WORK TASK =
From the records below, return every line containing the word "dari".

━━━━━ DATA TO PROCESS ━━━━━

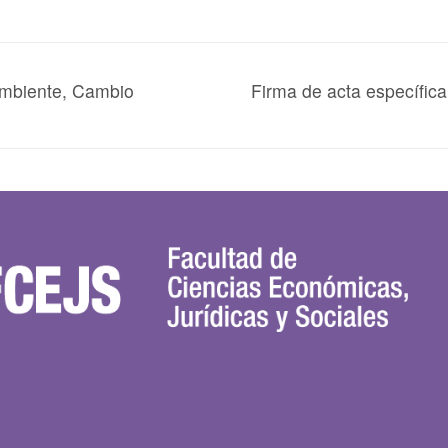
Ambiente, Cambio
Firma de acta específica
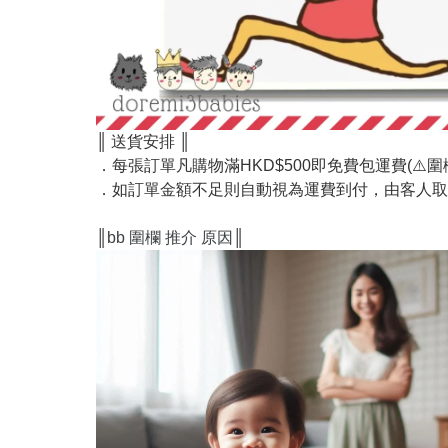
║ 送貨安排 ║
．每張訂單凡購物滿HKD$500即免費包運費(⚠️圍欄
．如訂單金額不足則自動視為運費到付，由客人取
║
bb 圍欄 推介 原因
║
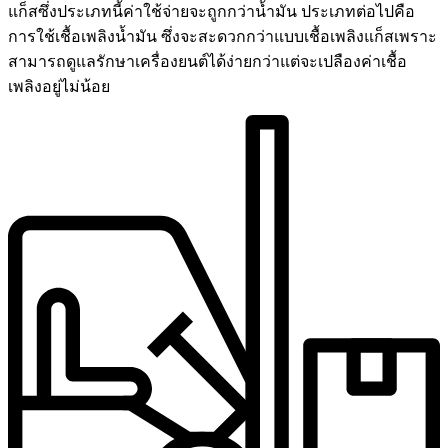
แก็สซึ่งประเภทนี้ค่าใช้จ่ายจะถูกกว่าน้ำมัน ประเภทต่อไปคือ
การใช้เชื้อเพลิงน้ำมัน ซึ่งจะสะดวกกว่าแบบเชื้อเพลิงแก็สเพราะ
สามารถดูแลรักษาเครื่องยนต์ได้ง่ายกว่าแต่จะเปลืองค่าเชื้อ
เพลิงอยู่ไม่น้อย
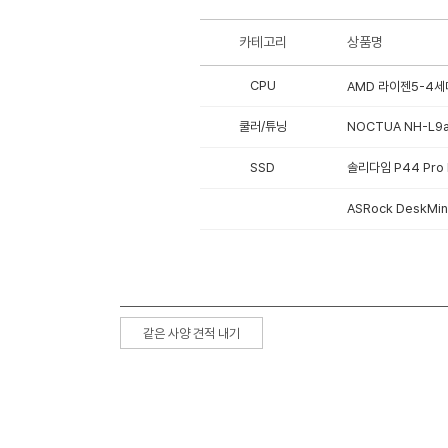
카테고리
상품명
CPU
AMD 라이젠5-4세대
쿨러/튜닝
NOCTUA NH-L9a
SSD
솔리다임 P44 Pro 
ASRock DeskMi
같은 사양 견적 내기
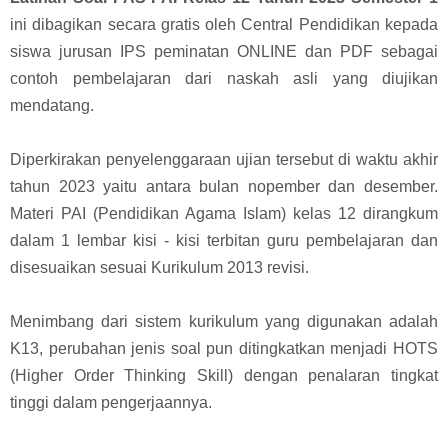
ini dibagikan secara gratis oleh Central Pendidikan kepada
siswa jurusan IPS peminatan ONLINE dan PDF sebagai
contoh pembelajaran dari naskah asli yang diujikan
mendatang.
Diperkirakan penyelenggaraan ujian tersebut di waktu akhir
tahun 2023 yaitu antara bulan nopember dan desember.
Materi PAI (Pendidikan Agama Islam) kelas 12 dirangkum
dalam 1 lembar kisi - kisi terbitan guru pembelajaran dan
disesuaikan sesuai Kurikulum 2013 revisi.
Menimbang dari sistem kurikulum yang digunakan adalah
K13, perubahan jenis soal pun ditingkatkan menjadi HOTS
(Higher Order Thinking Skill) dengan penalaran tingkat
tinggi dalam pengerjaannya.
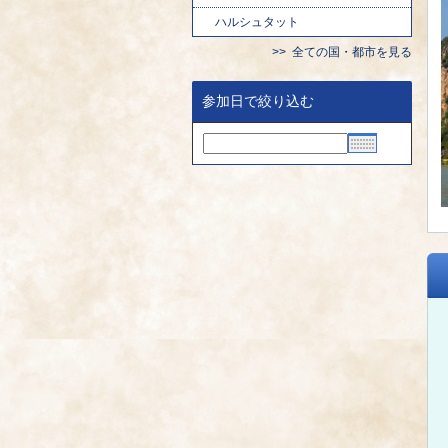
ハルシュタット
全ての国・都市を見る
参加日で絞り込む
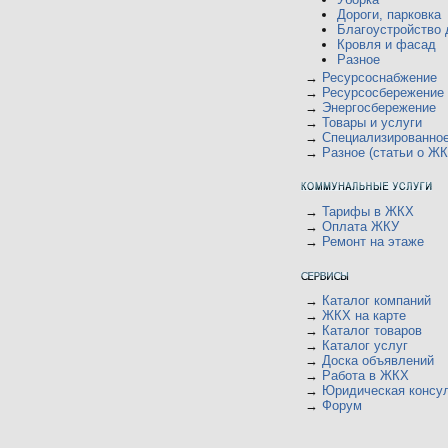
Дороги, парковка
Благоустройство 
Кровля и фасад
Разное
→
Ресурсоснабжение
→
Ресурсосбережение
→
Энергосбережение
→
Товары и услуги
→
Специализированно
→
Разное (статьи о ЖК
→
Тарифы в ЖКХ
→
Оплата ЖКУ
→
Ремонт на этаже
→
Каталог компаний
→
ЖКХ на карте
→
Каталог товаров
→
Каталог услуг
→
Доска объявлений
→
Работа в ЖКХ
→
Юридическая консу
→
Форум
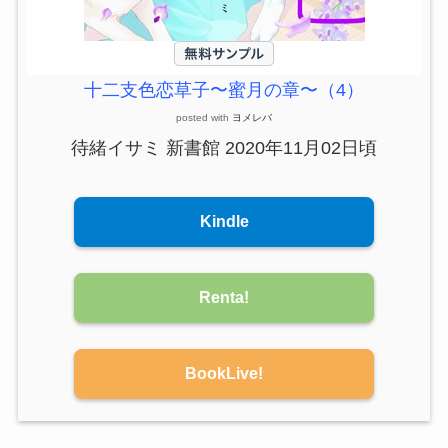
十二支色恋草子〜蜜月の章〜（4）
posted with
ヨメレバ
待緒イサミ 新書館 2020年11月02日頃
Kindle
Renta!
BookLive!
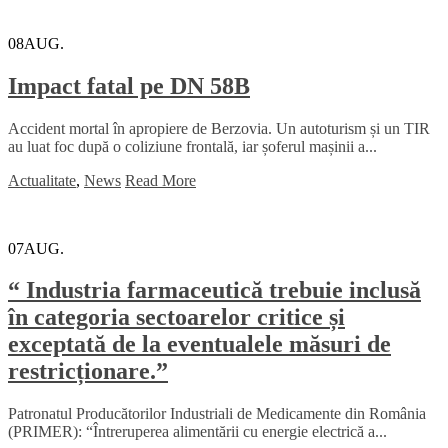
08
AUG.
Impact fatal pe DN 58B
Accident mortal în apropiere de Berzovia. Un autoturism și un TIR
au luat foc după o coliziune frontală, iar șoferul mașinii a...
Actualitate
,
News
Read More
07
AUG.
“ Industria farmaceutică trebuie inclusă
în categoria sectoarelor critice și
exceptată de la eventualele măsuri de
restricționare.”
Patronatul Producătorilor Industriali de Medicamente din România
(PRIMER): “Întreruperea alimentării cu energie electrică a...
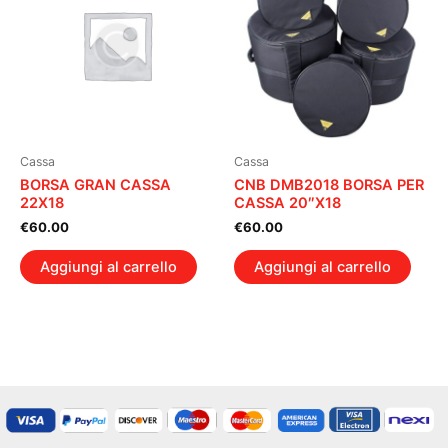
Cassa
Cassa
BORSA GRAN CASSA
CNB DMB2018 BORSA PER
22X18
CASSA 20″X18
€
60.00
€
60.00
Aggiungi al carrello
Aggiungi al carrello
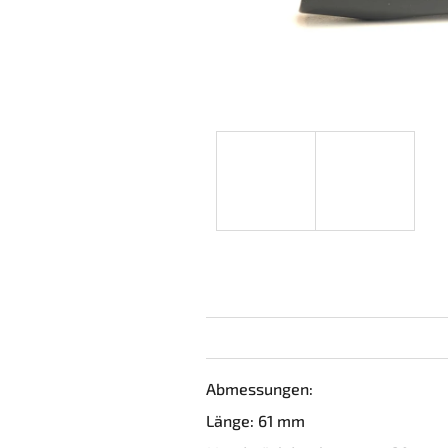
Abmessungen:
Länge: 61 mm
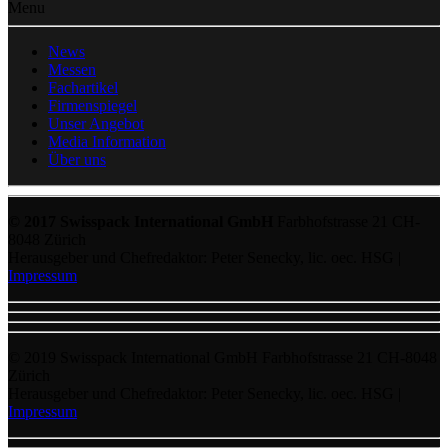
Menu
News
Messen
Fachartikel
Firmenspiegel
Unser Angebot
Media Information
Über uns
© 2017 Swisspack International GmbH
Farbhofstrasse 21 CH-
8048 Zürich
Herausgeber und Chefredaktor: Peter Senecky, lic. oec. HSG |
Impressum
© 2019 Swisspack International GmbH Farbhofstrasse 21 CH-8048
Zürich
Herausgeber und Chefredaktor: Peter Senecky, lic. oec. HSG |
Impressum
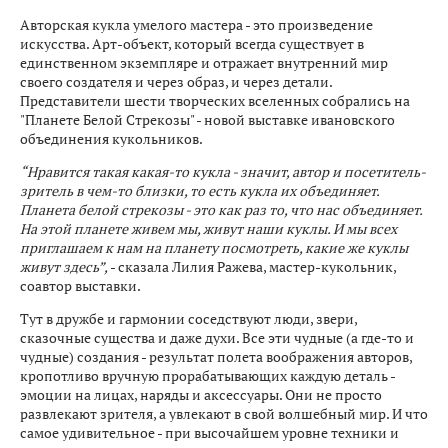
Авторская кукла умелого мастера - это произведение
искусства. Арт-объект, который всегда существует в
единственном экземпляре и отражает внутренний мир
своего создателя и через образ, и через детали.
Представители шести творческих вселенных собрались на
"Планете Белой Стрекозы" - новой выставке ивановского
объединения кукольников.
“Нравится такая какая-то кукла - значит, автор и посетитель-
зритель в чем-то близки, то есть кукла их объединяет.
Планета белой стрекозы - это как раз то, что нас объединяет.
На этой планете живем мы, живут наши куклы. И мы всех
приглашаем к нам на планету посмотреть, какие же куклы
живут здесь”,
- сказала Лилия Ражева, мастер-кукольник,
соавтор выставки.
Тут в дружбе и гармонии соседствуют люди, звери,
сказочные существа и даже духи. Все эти чудные (а где-то и
чудные) создания - результат полета воображения авторов,
кропотливо вручную прорабатывающих каждую деталь -
эмоции на лицах, наряды и аксессуары. Они не просто
развлекают зрителя, а увлекают в свой волшебный мир. И что
самое удивительное - при высочайшем уровне техники и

━━━━━

SOLUTION TO THIS TASK =
contoh pembelajaran dari naskah asli yang diujikan
Menimbang dari sistem kurikulum yang digunakan adalah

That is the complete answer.